I made a few mistakes on this trip.
First, I really should have started much earlier, I rolled out at 9:40 a.m., way too late to be trying to push such a big day this time of year. With the sun setting at 8:15, I knew I'd be just getting off the trail if I could make the same time on the way back, and that dusk period is a time of the day I also refer to as bear:30 around these parts.
More to the point, there was no way I was going to make the same time going back. The best advice I've ever been given about long rides is this: try to to envision yourself powered not by a truck motor, but a rechargeable battery.
It's 100% true, nurse your juice and use power wisely you'll go far, but eventually you'll drain. I was definitely more than half done when I hit the Hope side.
Second, the trail was slimy and with a low profile tread on my rear tire, I'd be spinning my wheel or chugging real slow, not to mention all the roots would be keeping my momentum down on any dry sections.
On top of all this, I needed water and had no purification tabs. Up high I don't worry about filling up from smaller streams I can see pouring out of steep gullies, but down low its a real crapshoot, no pun intended.
Going a few more miles down the road to Hope to fill up would guarantee a long climb back to the parking lot and an assured ride in the dark with the bruins.
The other thing that could seal the deal on that trek in the dark was the always possible mechanical, and looking at the coating of mud from the descent, I knew my chain would have plenty of time to slather itself in more clay muck on the upward slog. Bringing a sport bottle to fill with stream water and spray off the grime might have prevented that.
Maybe next weekend?
I had no choice but to hit the highway and take the road home.
While riding next to Anchorage-ants hauling arse through the mountains at mach-10 in their Ford and Chevy monster trucks is just as scary as being caught in the dark in bear country, not to mention longer mileage wise, I could make better time on the asphalt and knew I'd get back to the car before dark.
While the map below says the route is 90 miles, it quite clearly fails to take into account the switchbacks and contouring of the trail, and having done many a long ride, I'm comfortable saying this was a 100+ mile day, 40 trail, 60 road.
On the plus side to the highway ride, I got to see Hope. It would have been a real shame to ride all that way through so much country just to miss it.
I've never been to the little town, pop. 137, accessed by the Hope Highway which spurs off the Seward Highway between Turnagain and Summit Pass. The other pupular route to Hope is the the the Resurrection Trail.
Think about this, I've never visited this town, so I got on my bike and rode 40 miles through the backcountry over a mountain pass to get to it; where else can this happen?
Hope is one of the few places you could ride a bike past and never see if it weren't for the fact that the road ends.

Glass calm Juneau Lake

Weeds growing from the sky. To see how much the camera can wash out the sky, I rotated this shot 180 degrees. The reflection on the water's surface is certainly more reflective of reality. This is the only shot posted that's upside down, but I'm leaving it.

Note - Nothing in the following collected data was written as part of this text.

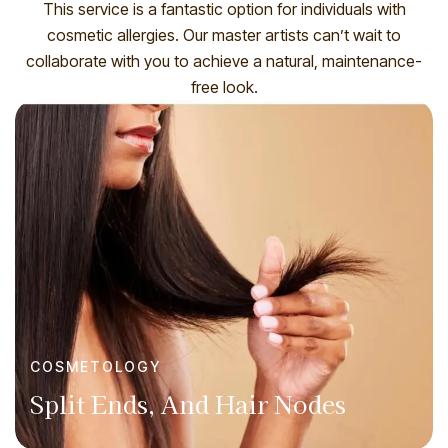
This service is a fantastic option for individuals with
cosmetic allergies. Our master artists can’t wait to
collaborate with you to achieve a natural, maintenance-
free look.
COSMETOLOGY
Split Ends, And Hair Nodes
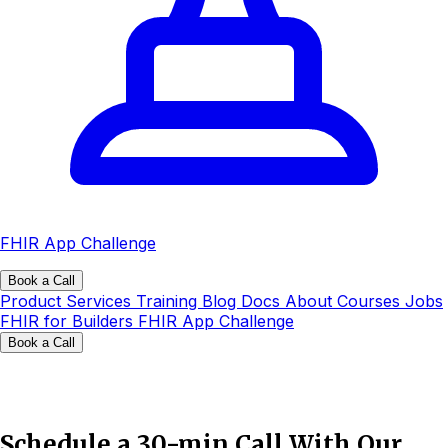
FHIR App Challenge
Book a Call
Product
Services
Training
Blog
Docs
About
Courses
Jobs
FHIR for Builders
FHIR App Challenge
Book a Call
Schedule a 30-min Call With Our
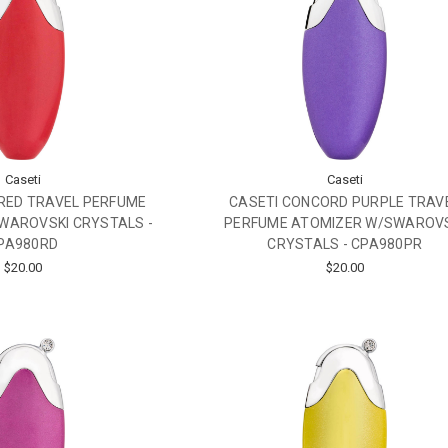
Caseti
Caseti
RED TRAVEL PERFUME
CASETI CONCORD PURPLE TRAV
WAROVSKI CRYSTALS -
PERFUME ATOMIZER W/SWAROV
PA980RD
CRYSTALS - CPA980PR
$20.00
$20.00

Spruce grouse. I saw over a dozen on the whole course, 10 in one five mile stretch. If I had a sure shot I could have brought home a bag limit. I may be back next weekend

Swan Lake.

See anything interesting on that hillside?

How about now?

This is as good as it gets with a limited zoom, but the slope was covered in grazing sheep. Both pictures may be enlarged.

Swan Lake.

Check out the tie-die colored out wash at the base of that peak.

Resurrection Creek

Hope airstrip. The mountains in the distance are on the other side of Cook Inlet.